Sostiene la ricorrente che la condanna generica non impedisce di valutare nel successivo giudizio se il diritto a percepire ulteriori importi sussista anche in concreto in ragione di quanto già pagato.
Assume che la Corte territoriale non ha considerato la sentenza n. 1718/2020 della Sezione III della stessa Corte d’appello, che in una
fattispecie analoga aveva escluso l’esistenza di un giudicato esterno sui criteri di liquidazione delle differenze retributive in presenza di una condanna generica.
I motivi vanno esaminati congiuntamente e vanno disattesi, in ragione del giudicato rilevato dalla Corte territoriale e sostanzialmente in sé non contrastato dalle censure sviluppate con il ricorso per cassazione ed anzi evidenziato, nella sua ricorrenza, proprio in base a quanto di tale giudicato pregresso è riportato anche nei motivi stessi.
La sentenza il cui giudicato è dirimente è la n. 4048/2016 della Corte d’appello di Roma, richiamata anche nella sentenza impugnata.

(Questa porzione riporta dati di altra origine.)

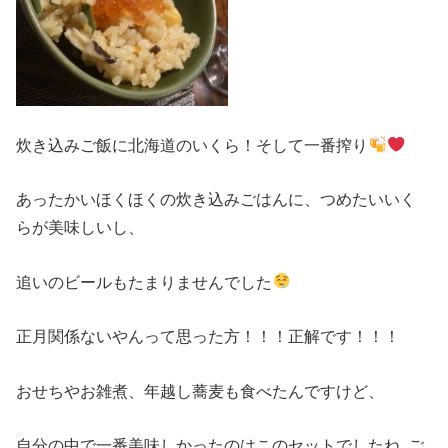
炊き込みご飯に北海道のいくら！そして一番搾り
あったかいほくほくの炊き込みごはんに、つめたいいく
らが美味しいし、
追いのビールもたまりませんでした
正月関係ないやんって思った方！！！正解です！！！
おせちやお雑煮、年越し蕎麦も食べたんですけど、
自分の中で一番美味しかったのはこのセットでしたね..ご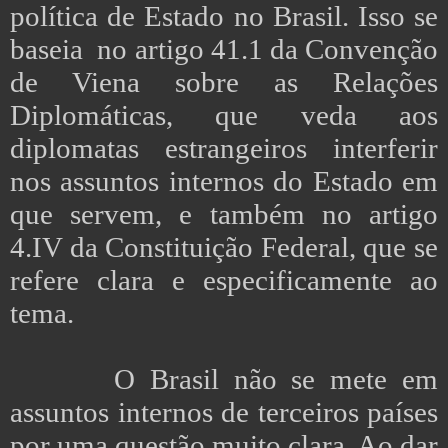
política de Estado no Brasil. Isso se
baseia no artigo 41.1 da Convenção
de Viena sobre as Relações
Diplomáticas, que veda aos
diplomatas estrangeiros interferir
nos assuntos internos do Estado em
que servem, e também no artigo
4.IV da Constituição Federal, que se
refere clara e especificamente ao
tema.
O Brasil não se mete em
assuntos internos de terceiros países
por uma questão muito clara. Ao dar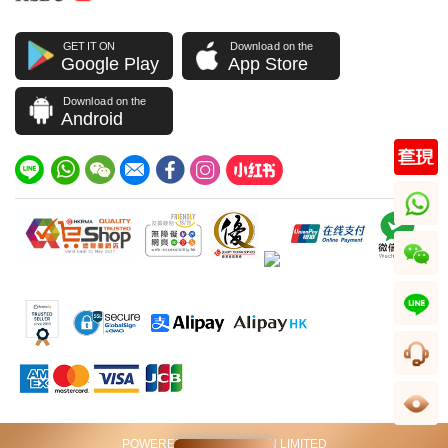
GET IT ON
Download on the
Google Play
App Store
Download on the
Android
whatsapp
wechat
line
客服
足跡
POWERED BY VIP STATION LIMITED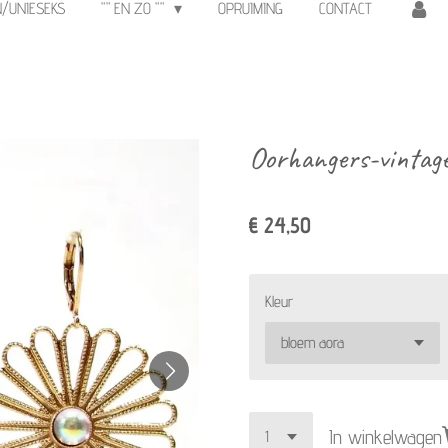
N/UNIESEKS
"" EN ZO ""
OPRUIMING
CONTACT
Oorhangers-vintag
€ 24,50
Kleur
In winkelwagen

Tale sentenza n. 4048/2016, oltre a confermare la condanna generica al pagamento delle differenze retributive tra le diverse categorie di cui alla decisione n. 949/2015 del Tribunale di Frosinone, ha infatti espressamente affermato – nel testo trascritto sia nella sentenza qui impugnata, sia nel ricorso per cassazione (pag. 4) – che « la deduzione dell’odierna appellante secondo cui le somme avrebbero dovute essere quantificate in base ad importi percepiti e non in base a quelli dovuti in forza delle tabelle salariali della contrattazione collettiva non è fondata, atteso che l’eventuale percezione da parte degli odierni appellanti di importi diversi dai minimi tabellari avrebbe dovuto essere oggetto di tempestiva e specifica allegazione, nonché di prova, da parte dell’odierna appellante ».
È quindi vero che la pronuncia originaria da cui è scaturito il giudicato -che è la citata sentenza di reiezione dell’appello avverso la sentenza del Tribunale di Frosinone – era generica.
Tuttavia, essa si è espressa anche, nel senso dell’infondatezza, rispetto alla quantificazione del c.d. sottraendo in importi diversi dai minimi tabellari o livelli iniziali – negandone la possibilità per difetto di prova e dunque questo profilo, al di là dell’assetto giuridico astratto, non può ulteriormente essere disaminato.
Ciò rende superflue le questioni riguardanti appunto il regime giuridico del calcolo di quelle differenze retributive, qui assorbito dall’essere intervenuto, su di esso, il giudicato, nel senso che tra le parti, per quanto deciso nel precedente intercorso, quegli importi sono da attribuire in misura pari alla differenza tra i trattamenti C iniziale ed il trattamento della posizione BS, come ritenuto dalla Corte d’appello nella sentenza n. 4048/2018 e ora anche, per effetto del giudicato, dalla sentenza oggetto del presente ricorso per cassazione.
Il tema non è dunque quello, cui la ricorrente insiste ancora in memoria, della natura di condanna generica dell’originaria sentenza tra le parti, perché ciò non esclude che, ferma restando tale natura, la pronuncia possa in concreto già definire – come è nel caso di specie – in via parimenti generica ma preclusiva rispetto a ricostruzioni successive diverse, alcuni profili della base di calcolo del diritto riconosciuto.
Ciò comporta il rigetto dell’impugnazione, senza che nulla debba statuirsi sulle spese in quanto il lavoratore è rimasto intimato.
7 . Occorre dare atto, ai fini e per gli effetti indicati da Cass., Sez. Un, 20 febbraio 2020, n. 4315, della sussistenza delle condizioni processuali richieste dall’art. 13, comma 1 -quater , del d.P.R. n. 115 del 2002.
P.Q.M.
La Corte rigetta il ricorso; nulla sulle spese.
Ai sensi del d.P .R. n. 115 del 2002, art. 13, comma 1 quater dà atto della sussistenza dei presupposti processuali per il versamento, da parte della ricorrente, dell’ulteriore importo a titolo di contributo unificato pari a quello previsto, per il ricorso a norma del cit. art. 13, comma 1 -bis , se dovuto.
Così deciso in Roma, il 16 aprile 2025.